One of the top questions readers ask me is: “Where do your ideas come from?” I usually answer, “They come from the shower.”

It’s true. My best ideas always happen in the shower. And they always seem to strike just as I’m fully lathered. I try to remember these ideas, but after losing about several dozen before I could write them down,  I broke down and bought a water-proof pen and pad. It hangs on the back wall of the shower. Now  I can jot down the ideas without getting out of the shower.


I used to smoke. Whenever I reached a hard point in a book, not knowing what to write next, I would go outside, walk aimlessly around my backyard and smoke until the next idea hit me.

These two things may seem like they don’t have anything in common, but that’s where you’re wrong. Each activity, showering and smoking, keeps my body busy while letting my mind roam free. I call this down time. And my best writing always happened during my mind’s down time.

But now there’s a big problem. The cell phone and social media is taking away my down time. (I also don’t smoke anymore, so there goes that.) Now, each moment that isn’t filled with something to do, we grab our phones to play games, tweet, or snapchat. We jump over to Facebook or stream Youtube vines. This isn’t proper down time. It’s filling our brains with crap until they explode.

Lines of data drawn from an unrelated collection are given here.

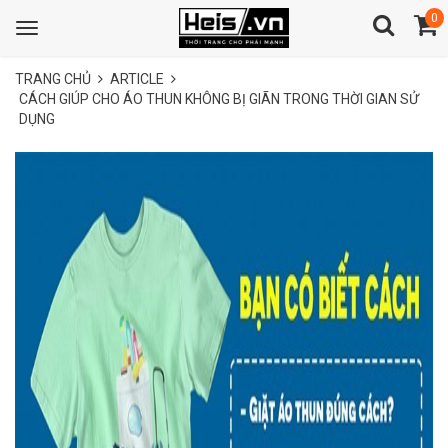
0
Toggle
navigation
TRANG CHỦ
ARTICLE
CÁCH GIÚP CHO ÁO THUN KHÔNG BỊ GIÃN TRONG THỜI GIAN SỬ
DỤNG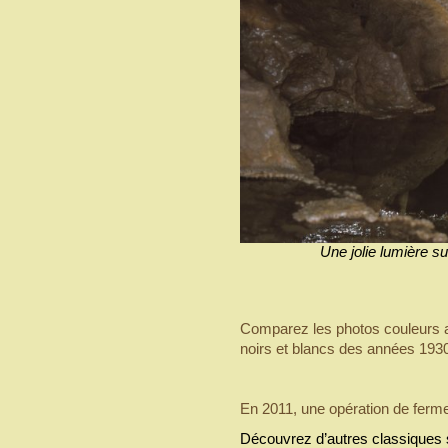
Une jolie lumière s
Comparez les photos couleurs 
noirs et blancs des années 193
En 2011, une opération de ferme
Découvrez d’autres classiques s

In order to be creative, our minds need that down time. It needs a void that it alone can fill with imagination. But what happens if there are no more voids to fill?

What happens when we stuff our heads with TV sitcoms, a stupid president’s tweets, and Facebook posts?


Then we have no new ideas and all we can do is regurgitate what others have already said. The imagination shrivels up and dies. And along with the death of our imagination will be the death of music, books, and theatre.

Technology will reign supreme and creative endeavors will slowly pass away.

I don’t know about you, but that is not what I want.

So, if you’ll excuse me, I am going to go take a shower. I feel a new idea coming on.